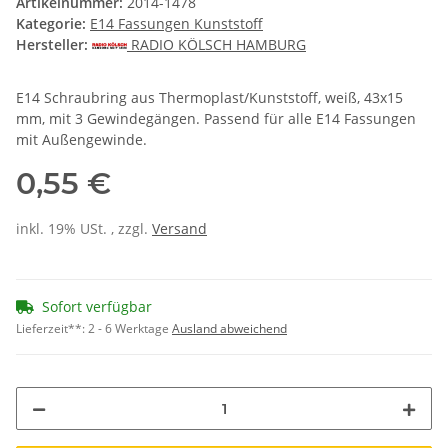
Artikelnummer:
2014-1478
Kategorie:
E14 Fassungen Kunststoff
Hersteller:
RADIO KÖLSCH HAMBURG
E14 Schraubring aus Thermoplast/Kunststoff, weiß, 43x15
mm, mit 3 Gewindegängen. Passend für alle E14 Fassungen
mit Außengewinde.
0,55 €
inkl. 19% USt. , zzgl.
Versand
Sofort verfügbar
Lieferzeit**:
2 - 6 Werktage
Ausland abweichend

....

_What is being asked_
An exact retyping of the lines from the one with "inkl. 19% USt. , zzgl." to the end of the material above, with both ends included and nothing added, is the required answer.

_Problem solution_
inkl. 19% USt. , zzgl.
Versand
Sofort verfügbar
Lieferzeit**:
2 - 6 Werktage
Ausland abweichend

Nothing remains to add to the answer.